The second stage of labor, the time between full cervical dilation and the birth of the baby, requires significant physical effort. During this phase, effective breathing is a functional tool for maximizing the force of the uterus and abdominal muscles, not just a method of pain management. Proper respiratory technique helps maintain adequate oxygen saturation for both the birthing person and the fetus during the intense physical exertion of pushing. The way one breathes directly influences the efficiency of the push and the potential for maternal fatigue. Understanding the mechanics of breathing during this stage helps direct energy effectively and supports a safe delivery.
The Core Technique: Breathing for Effective Pushing
When a birthing person is coached by medical staff—often known as “directed pushing”—the breathing technique focuses on generating sustained, downward pressure. This approach is frequently utilized when a person has an epidural, which can mute the body’s natural urge to push. The technique begins with a deep, cleansing inhalation taken as the contraction reaches its peak intensity.
Following this deep breath, the person is often instructed to bear down as if having a bowel movement, focusing the force into the pelvis. Crucially, this push should be performed with an “open glottis,” meaning the air is slowly released through the mouth with a grunt or a low-toned vocalization, rather than being held completely. The push is typically maintained for a short duration, usually around five to seven seconds, before exhaling the remaining air.
This open-glottis, directed pushing technique allows for a powerful effort while preventing the cessation of oxygen flow. After the short, sustained push, a quick recovery breath should be taken, and the cycle repeated two to three times per contraction. The goal is to channel the force of the contraction into the expulsion while minimizing maternal exhaustion or fetal distress.
Spontaneous Pushing: Listening to Your Body’s Cues
Spontaneous pushing, also called physiologic or mother-led pushing, is an evidence-based alternative that relies on the body’s natural “fetal ejection reflex.” This method involves waiting until the birthing person feels an overwhelming, undeniable urge to push, which may not occur immediately upon reaching full cervical dilation. The associated breathing pattern is entirely responsive to this internal cue, allowing for a more intuitive and less fatiguing process.

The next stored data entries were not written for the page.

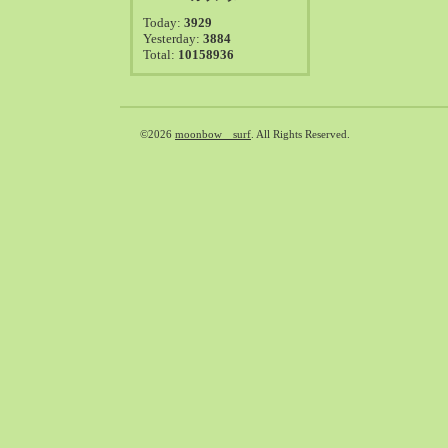
2021-08（38）
Today:
3929
2021-07（41）
Yesterday:
3884
Total:
10158936
2021-06（39）
2021-05（50）
2021-04（50）
2021-03（54）
©2026
moonbow surf
. All Rights Reserved.
2021-02（47）
2021-01（69）
2020-12（51）
2020-11（47）
2020-10（50）
2020-09（39）
2020-08（36）
2020-07（46）
2020-06（50）
2020-05（6）
2020-04（26）
2020-03（29）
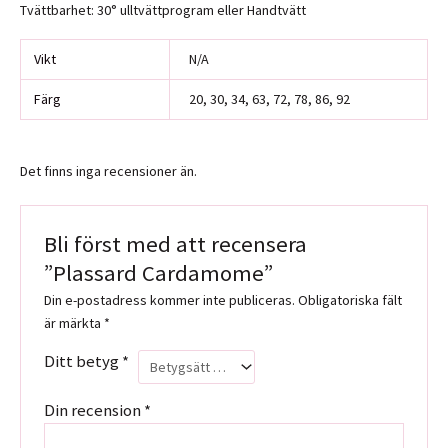
Tvättbarhet: 30° ulltvättprogram eller Handtvätt
Vikt
N/A
Färg
20, 30, 34, 63, 72, 78, 86, 92
Det finns inga recensioner än.
Bli först med att recensera
”Plassard Cardamome”
Din e-postadress kommer inte publiceras.
Obligatoriska fält
är märkta
*
Ditt betyg
*
Din recension
*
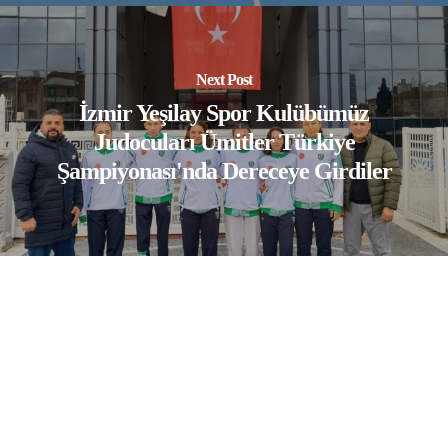
Next Post
İzmir Yeşilay Spor Kulübümüz
Judocuları Ümitler Türkiye
Şampiyonası'nda Dereceye Girdiler
© 2026 Yeşilay Spor Resmi Web Sayfası.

The breathing between pushes is deep, natural, and rhythmic, promoting relaxation and maximizing oxygenation during the resting period of the contraction. When the urge to push arrives, it is often characterized by multiple, shorter pushes that naturally follow the rhythm of the body, rather than one long, sustained effort. This open-glottis approach naturally encourages the slow and controlled descent of the baby.
During these spontaneous pushes, the birthing person is encouraged to follow their instincts, often including exhaling, grunting, or vocalizing as they bear down. This technique has been shown to reduce the incidence of perineal trauma and pelvic floor injury compared to highly directed pushing. Prioritizing maternal control and working with the body’s natural timing can reduce overall maternal fatigue.
Outdated Techniques: What to Avoid During the Second Stage
Historically, the Valsalva maneuver was a common technique taught for labor, but it is now largely discouraged by modern obstetrical practice. This method involves taking a deep breath and holding it (closing the glottis) while pushing with maximum force for ten seconds or more. This is sometimes referred to as “purple pushing” because the effort can cause the birthing person’s face to become flushed from strain.
The primary concern with the Valsalva maneuver is its impact on circulation and oxygen transfer. Holding the breath for extended periods significantly increases intrathoracic and intra-abdominal pressure, which temporarily reduces the blood flow returning to the heart. This decrease in maternal blood flow can subsequently reduce the amount of oxygen reaching the placenta and the fetus.
Sustained breath-holding can lead to rapid maternal exhaustion and an increased risk of perineal tearing due to the sudden, forceful pressure. Current guidelines recommend avoiding this outdated practice. Instead, open-glottis pushing is preferred, as it better preserves oxygen levels for both the mother and the baby throughout the second stage of labor.